Lina X. Aguirre
Lina X. Aguirre is originally from Colombia and now lives in Athens, Georgia. She is a writer, editor, scholar of Latin American poetry and animation, and curator of experimental animation. She has a PhD in Latin American literatures and cultures from Ohio State University. She is currently learning how to be a
wife and mother, and how to live as a Latina immigrant in the United States. The Deafness of Snow, initially published in Spain in 2017 (Editorial Ultramarina C&D), is her first individual book of poetry. Her writing explores aspects of the contemporary female experience, and the role that crafts, material
culture, traditions, and the transmission of memory between generations, play in it.
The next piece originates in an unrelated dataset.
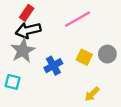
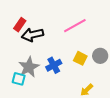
red rectangle: (27, 13) -> (20, 25), moved
gray star: (23, 51) -> (29, 67), moved

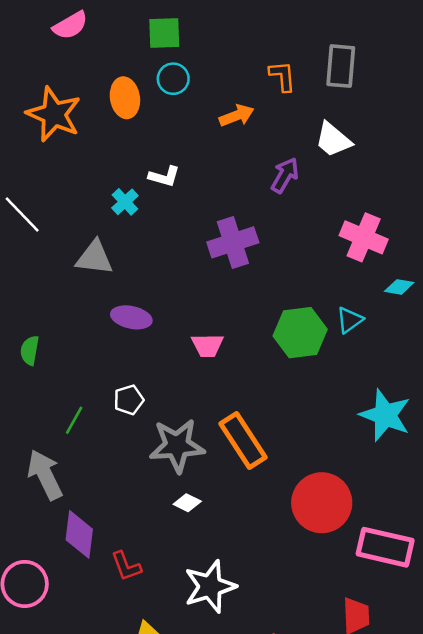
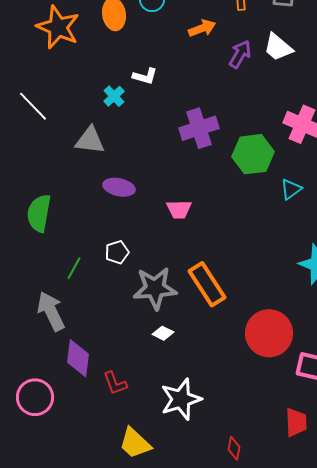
purple arrow: (285, 175) -> (240, 54), moved
green hexagon: (300, 333) -> (253, 154), moved
green semicircle: (30, 350) -> (39, 213), size x1.6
She firmly believes in the creation of ties between women as an alternative, in order to counteract the isolation and violence of present-day life, and in the healing power of creative production.

Judith Santopietro
Judith Santopietro was born in 1983 in Córdoba (State of Veracruz, México), where she started to write
narrative and poetry. However, she also grew up between Ixhuatlán del Café and Boca del Monte, towns
from the Highlands where her family is from. There she heard the first stories about nahuales,
chaneques, flying women and other extraordinary beings from the Meso-American world. Her native
language is Spanish, but she learned Nahuatl due to political convictions, and also to honor her female
ancestors, who dreamed and lived in this language. Judith has a Master's degree from University of
Texas at Austin, and has done research residencies at the Teresa Lozano Long Institute of Latin American
Studies (Texas), Leiden University (The Netherlands), and also in the Sierra de Zongolica and Tecomate
(Veracruz), New York and Bolivia.
She has published the following books: Palabras de Agua (Instituto Veracruzano de Cultura-Praxis) and a
first Spanish version of Tiawanaku. Poems from the Mother Coqa (Hanan Harawin Editores, 2017). Also,
the essay “Nahua Migrants Celebrate Santiago Apóstol: an exercise of commonality in New York”
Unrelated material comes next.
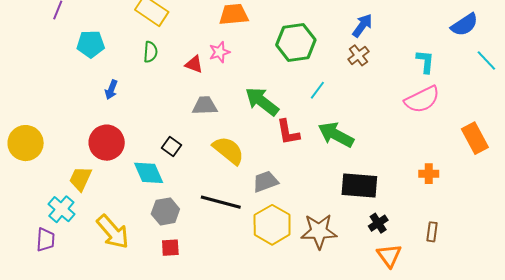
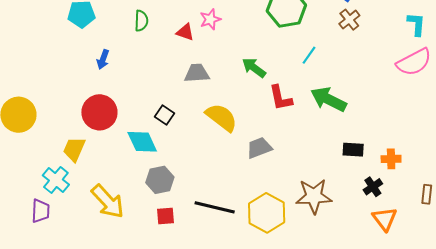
green arrow: (262, 101) -> (254, 68), size x0.7
orange cross: (429, 174) -> (391, 159), moved
black rectangle: (359, 186) -> (353, 150), size x0.6
black line: (221, 202) -> (215, 207), moved
yellow hexagon: (272, 225) -> (267, 213), moved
(Universidad Autónoma de Chiapas, 2017/ Leiden University Press, 2016). She received the National
Poetry Award Lázara Meldiú 2014, and was a finalist in the International Literary Award “Aura Estrada”
2017.
She has also published her poetry in Anuario de Poesía Mexicana 2006 from Fondo de Cultura
Económica, Rio Grande Review, La Jornada and The Brooklyn Rail, and has participated in a number of
festivals, including World Voices Festival from PEN America in New York, in 2018.
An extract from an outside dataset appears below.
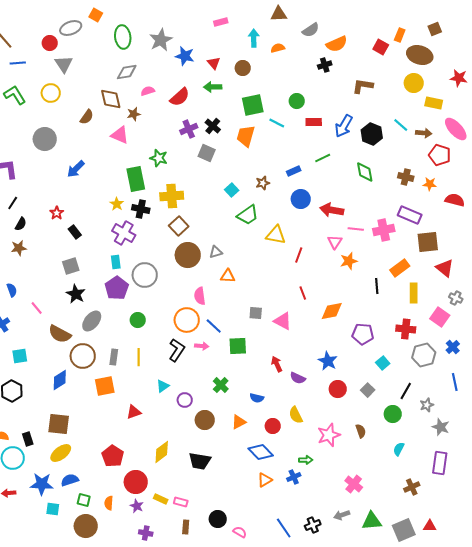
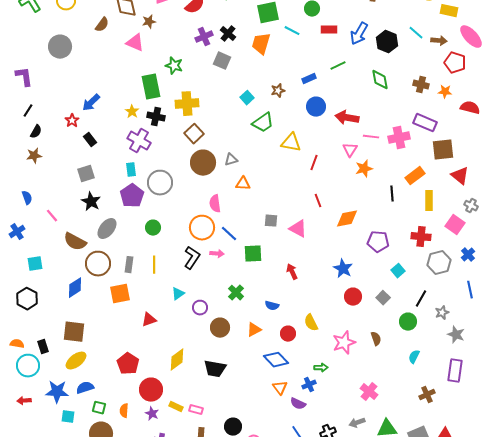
blue arrow: (76, 169) -> (91, 103), moved
purple semicircle: (298, 378) -> (298, 404), moved
orange triangle: (265, 480) -> (280, 388), turned -35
Some of her passions include the project Iguanazul: literatura en lenguas originarias, photography,
participating in traditional dances and rituals, observing hawks and looking through her book of poems
from the Tang Dinasty, written on rice paper with Chinese ideograms. Currently, she writes narratives of
migration about indigenous communities in the US.
@judesantopietro

Andrea Moro
The Staircase (Theater)
Fall 2019
Andrea Moro has a degree in Acting from Universidad Finis Tearrae in Chile, and a Masters degree in
Drama Therapy from New York University. She is author of the plays No soy la novia (I am not the Bride),
La escalera (The Staircase) and Zigoto, which have been staged mainly in Chile. In 2006, the Chilean
independent press, Cierto Pez, published the book No soy la novia; seguida de La escalera as part of a
collection dedicated to contemporary young Chilean women playwrights. Besides her career in theater,
Andrea has undertaken a long spiritual journey. She studied Mindfulness at Universidad del desarrollo in
Chile, is a Reiki master, has received training in several massage techniques and has carried out direct
transmission learning with Amazonic medicine healers. Currently, she runs a holistic center in the slope
of the Andeas precordillera in Santiago de Chile.

Mariana Betancur
The Invisible Route (Personal essays)
Mariana Betancur was born in Tabio, a small Colombian town in the Bogotá Savannah. She studied
literature with a minor in creative literature at Pontificia Universidad Javeriana in Bogotá. She has lived in
this city for five years. The contrast between the place where she grew up and the overwhelming, yet
fascinating, speed of Bogotá, became, during her college years, the leitmotiv of her writing. La ruta
invisible (The Invisible Route) is her first collection of personal essays; in the book she explores, through
the experience of space and traveling, the intricacies of a changing identity. She currently runs her own
bookbinding workshop, where she makes handcrafted notebooks. Mariana declares that this craft has
strengthened her connection with writing, because through each notebook she makes, she is activating
the mechanism needed for all of us to return to writing.